----- Dataset records -----

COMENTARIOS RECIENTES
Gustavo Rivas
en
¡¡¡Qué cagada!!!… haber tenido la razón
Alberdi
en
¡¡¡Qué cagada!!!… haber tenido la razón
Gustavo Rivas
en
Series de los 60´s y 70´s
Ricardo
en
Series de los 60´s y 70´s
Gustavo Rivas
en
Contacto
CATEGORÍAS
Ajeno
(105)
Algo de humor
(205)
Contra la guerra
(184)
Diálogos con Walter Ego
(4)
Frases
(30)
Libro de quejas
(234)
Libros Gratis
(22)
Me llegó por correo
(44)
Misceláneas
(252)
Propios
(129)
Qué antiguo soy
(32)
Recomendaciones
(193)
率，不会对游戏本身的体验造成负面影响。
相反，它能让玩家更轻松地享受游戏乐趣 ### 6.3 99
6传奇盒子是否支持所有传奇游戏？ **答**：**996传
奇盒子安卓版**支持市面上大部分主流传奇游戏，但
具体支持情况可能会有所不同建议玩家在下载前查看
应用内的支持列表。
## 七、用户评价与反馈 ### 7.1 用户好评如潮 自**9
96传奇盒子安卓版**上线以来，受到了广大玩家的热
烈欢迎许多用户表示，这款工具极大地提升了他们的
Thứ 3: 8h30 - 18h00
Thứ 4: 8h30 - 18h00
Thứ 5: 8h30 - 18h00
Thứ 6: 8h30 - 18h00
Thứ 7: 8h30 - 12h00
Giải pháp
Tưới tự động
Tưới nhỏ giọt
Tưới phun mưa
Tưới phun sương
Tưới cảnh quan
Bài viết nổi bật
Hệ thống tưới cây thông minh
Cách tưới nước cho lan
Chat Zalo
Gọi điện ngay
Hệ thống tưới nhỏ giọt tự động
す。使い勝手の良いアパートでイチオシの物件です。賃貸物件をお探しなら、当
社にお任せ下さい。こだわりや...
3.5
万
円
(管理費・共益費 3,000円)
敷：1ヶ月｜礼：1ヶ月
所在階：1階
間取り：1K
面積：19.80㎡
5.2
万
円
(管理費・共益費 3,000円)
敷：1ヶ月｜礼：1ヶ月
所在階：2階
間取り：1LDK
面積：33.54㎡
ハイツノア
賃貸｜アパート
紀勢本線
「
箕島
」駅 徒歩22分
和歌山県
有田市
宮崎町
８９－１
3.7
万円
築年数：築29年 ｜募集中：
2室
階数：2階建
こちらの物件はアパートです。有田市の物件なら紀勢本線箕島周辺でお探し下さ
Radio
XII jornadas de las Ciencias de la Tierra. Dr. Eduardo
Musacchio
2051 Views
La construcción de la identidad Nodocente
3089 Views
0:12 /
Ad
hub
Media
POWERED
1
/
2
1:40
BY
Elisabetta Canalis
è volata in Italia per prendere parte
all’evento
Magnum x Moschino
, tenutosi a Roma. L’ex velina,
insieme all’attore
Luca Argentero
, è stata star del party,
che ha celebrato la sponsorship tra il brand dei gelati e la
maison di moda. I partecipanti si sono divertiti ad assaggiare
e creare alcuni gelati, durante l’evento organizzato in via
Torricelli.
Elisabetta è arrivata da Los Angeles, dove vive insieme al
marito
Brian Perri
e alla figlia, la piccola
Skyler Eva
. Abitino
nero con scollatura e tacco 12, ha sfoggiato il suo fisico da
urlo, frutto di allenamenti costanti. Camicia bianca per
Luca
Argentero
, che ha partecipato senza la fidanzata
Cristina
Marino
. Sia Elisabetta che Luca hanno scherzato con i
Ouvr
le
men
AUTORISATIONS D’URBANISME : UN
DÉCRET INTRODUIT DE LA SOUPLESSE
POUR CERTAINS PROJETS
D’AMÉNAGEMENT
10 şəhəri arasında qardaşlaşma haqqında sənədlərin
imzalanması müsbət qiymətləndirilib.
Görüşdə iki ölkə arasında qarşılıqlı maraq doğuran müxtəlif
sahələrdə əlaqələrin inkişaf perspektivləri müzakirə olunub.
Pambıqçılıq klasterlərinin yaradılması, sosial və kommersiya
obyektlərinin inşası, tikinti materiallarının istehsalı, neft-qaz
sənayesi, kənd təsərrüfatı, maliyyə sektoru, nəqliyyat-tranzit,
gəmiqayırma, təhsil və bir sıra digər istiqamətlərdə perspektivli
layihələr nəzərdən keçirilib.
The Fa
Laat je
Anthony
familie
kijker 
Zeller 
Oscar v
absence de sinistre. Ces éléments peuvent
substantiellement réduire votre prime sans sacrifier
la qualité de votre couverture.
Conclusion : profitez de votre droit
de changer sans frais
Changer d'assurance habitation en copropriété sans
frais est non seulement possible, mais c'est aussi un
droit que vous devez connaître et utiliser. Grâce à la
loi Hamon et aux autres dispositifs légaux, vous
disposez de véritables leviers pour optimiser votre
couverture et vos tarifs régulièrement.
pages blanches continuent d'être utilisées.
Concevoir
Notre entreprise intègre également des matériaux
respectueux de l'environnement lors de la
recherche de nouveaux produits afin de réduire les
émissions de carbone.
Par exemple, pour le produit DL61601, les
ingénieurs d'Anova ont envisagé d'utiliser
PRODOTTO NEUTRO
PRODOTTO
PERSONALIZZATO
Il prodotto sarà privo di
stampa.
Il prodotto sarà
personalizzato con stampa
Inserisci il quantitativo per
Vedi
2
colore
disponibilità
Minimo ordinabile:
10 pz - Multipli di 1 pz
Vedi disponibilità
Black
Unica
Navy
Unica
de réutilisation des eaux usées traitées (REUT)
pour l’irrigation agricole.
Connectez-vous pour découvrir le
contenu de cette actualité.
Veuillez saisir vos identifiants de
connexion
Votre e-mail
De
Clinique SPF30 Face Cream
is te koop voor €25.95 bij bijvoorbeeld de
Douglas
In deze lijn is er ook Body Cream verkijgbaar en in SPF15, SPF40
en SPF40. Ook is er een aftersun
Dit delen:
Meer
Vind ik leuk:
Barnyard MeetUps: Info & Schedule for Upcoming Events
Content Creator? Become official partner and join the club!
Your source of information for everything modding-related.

-----

_Description of the task_
What you return should match every line above exactly.

_Solution to this task_
COMENTARIOS RECIENTES
Gustavo Rivas
en
¡¡¡Qué cagada!!!… haber tenido la razón
Alberdi
en
¡¡¡Qué cagada!!!… haber tenido la razón
Gustavo Rivas
en
Series de los 60´s y 70´s
Ricardo
en
Series de los 60´s y 70´s
Gustavo Rivas
en
Contacto
CATEGORÍAS
Ajeno
(105)
Algo de humor
(205)
Contra la guerra
(184)
Diálogos con Walter Ego
(4)
Frases
(30)
Libro de quejas
(234)
Libros Gratis
(22)
Me llegó por correo
(44)
Misceláneas
(252)
Propios
(129)
Qué antiguo soy
(32)
Recomendaciones
(193)
率，不会对游戏本身的体验造成负面影响。
相反，它能让玩家更轻松地享受游戏乐趣 ### 6.3 99
6传奇盒子是否支持所有传奇游戏？ **答**：**996传
奇盒子安卓版**支持市面上大部分主流传奇游戏，但
具体支持情况可能会有所不同建议玩家在下载前查看
应用内的支持列表。
## 七、用户评价与反馈 ### 7.1 用户好评如潮 自**9
96传奇盒子安卓版**上线以来，受到了广大玩家的热
烈欢迎许多用户表示，这款工具极大地提升了他们的
Thứ 3: 8h30 - 18h00
Thứ 4: 8h30 - 18h00
Thứ 5: 8h30 - 18h00
Thứ 6: 8h30 - 18h00
Thứ 7: 8h30 - 12h00
Giải pháp
Tưới tự động
Tưới nhỏ giọt
Tưới phun mưa
Tưới phun sương
Tưới cảnh quan
Bài viết nổi bật
Hệ thống tưới cây thông minh
Cách tưới nước cho lan
Chat Zalo
Gọi điện ngay
Hệ thống tưới nhỏ giọt tự động
す。使い勝手の良いアパートでイチオシの物件です。賃貸物件をお探しなら、当
社にお任せ下さい。こだわりや...
3.5
万
円
(管理費・共益費 3,000円)
敷：1ヶ月｜礼：1ヶ月
所在階：1階
間取り：1K
面積：19.80㎡
5.2
万
円
(管理費・共益費 3,000円)
敷：1ヶ月｜礼：1ヶ月
所在階：2階
間取り：1LDK
面積：33.54㎡
ハイツノア
賃貸｜アパート
紀勢本線
「
箕島
」駅 徒歩22分
和歌山県
有田市
宮崎町
８９－１
3.7
万円
築年数：築29年 ｜募集中：
2室
階数：2階建
こちらの物件はアパートです。有田市の物件なら紀勢本線箕島周辺でお探し下さ
Radio
XII jornadas de las Ciencias de la Tierra. Dr. Eduardo
Musacchio
2051 Views
La construcción de la identidad Nodocente
3089 Views
0:12 /
Ad
hub
Media
POWERED
1
/
2
1:40
BY
Elisabetta Canalis
è volata in Italia per prendere parte
all’evento
Magnum x Moschino
, tenutosi a Roma. L’ex velina,
insieme all’attore
Luca Argentero
, è stata star del party,
che ha celebrato la sponsorship tra il brand dei gelati e la
maison di moda. I partecipanti si sono divertiti ad assaggiare
e creare alcuni gelati, durante l’evento organizzato in via
Torricelli.
Elisabetta è arrivata da Los Angeles, dove vive insieme al
marito
Brian Perri
e alla figlia, la piccola
Skyler Eva
. Abitino
nero con scollatura e tacco 12, ha sfoggiato il suo fisico da
urlo, frutto di allenamenti costanti. Camicia bianca per
Luca
Argentero
, che ha partecipato senza la fidanzata
Cristina
Marino
. Sia Elisabetta che Luca hanno scherzato con i
Ouvr
le
men
AUTORISATIONS D’URBANISME : UN
DÉCRET INTRODUIT DE LA SOUPLESSE
POUR CERTAINS PROJETS
D’AMÉNAGEMENT
10 şəhəri arasında qardaşlaşma haqqında sənədlərin
imzalanması müsbət qiymətləndirilib.
Görüşdə iki ölkə arasında qarşılıqlı maraq doğuran müxtəlif
sahələrdə əlaqələrin inkişaf perspektivləri müzakirə olunub.
Pambıqçılıq klasterlərinin yaradılması, sosial və kommersiya
obyektlərinin inşası, tikinti materiallarının istehsalı, neft-qaz
sənayesi, kənd təsərrüfatı, maliyyə sektoru, nəqliyyat-tranzit,
gəmiqayırma, təhsil və bir sıra digər istiqamətlərdə perspektivli
layihələr nəzərdən keçirilib.
The Fa
Laat je
Anthony
familie
kijker 
Zeller 
Oscar v
absence de sinistre. Ces éléments peuvent
substantiellement réduire votre prime sans sacrifier
la qualité de votre couverture.
Conclusion : profitez de votre droit
de changer sans frais
Changer d'assurance habitation en copropriété sans
frais est non seulement possible, mais c'est aussi un
droit que vous devez connaître et utiliser. Grâce à la
loi Hamon et aux autres dispositifs légaux, vous
disposez de véritables leviers pour optimiser votre
couverture et vos tarifs régulièrement.
pages blanches continuent d'être utilisées.
Concevoir
Notre entreprise intègre également des matériaux
respectueux de l'environnement lors de la
recherche de nouveaux produits afin de réduire les
émissions de carbone.
Par exemple, pour le produit DL61601, les
ingénieurs d'Anova ont envisagé d'utiliser
PRODOTTO NEUTRO
PRODOTTO
PERSONALIZZATO
Il prodotto sarà privo di
stampa.
Il prodotto sarà
personalizzato con stampa
Inserisci il quantitativo per
Vedi
2
colore
disponibilità
Minimo ordinabile:
10 pz - Multipli di 1 pz
Vedi disponibilità
Black
Unica
Navy
Unica
de réutilisation des eaux usées traitées (REUT)
pour l’irrigation agricole.
Connectez-vous pour découvrir le
contenu de cette actualité.
Veuillez saisir vos identifiants de
connexion
Votre e-mail
De
Clinique SPF30 Face Cream
is te koop voor €25.95 bij bijvoorbeeld de
Douglas
In deze lijn is er ook Body Cream verkijgbaar en in SPF15, SPF40
en SPF40. Ook is er een aftersun
Dit delen:
Meer
Vind ik leuk:
Barnyard MeetUps: Info & Schedule for Upcoming Events
Content Creator? Become official partner and join the club!
Your source of information for everything modding-related.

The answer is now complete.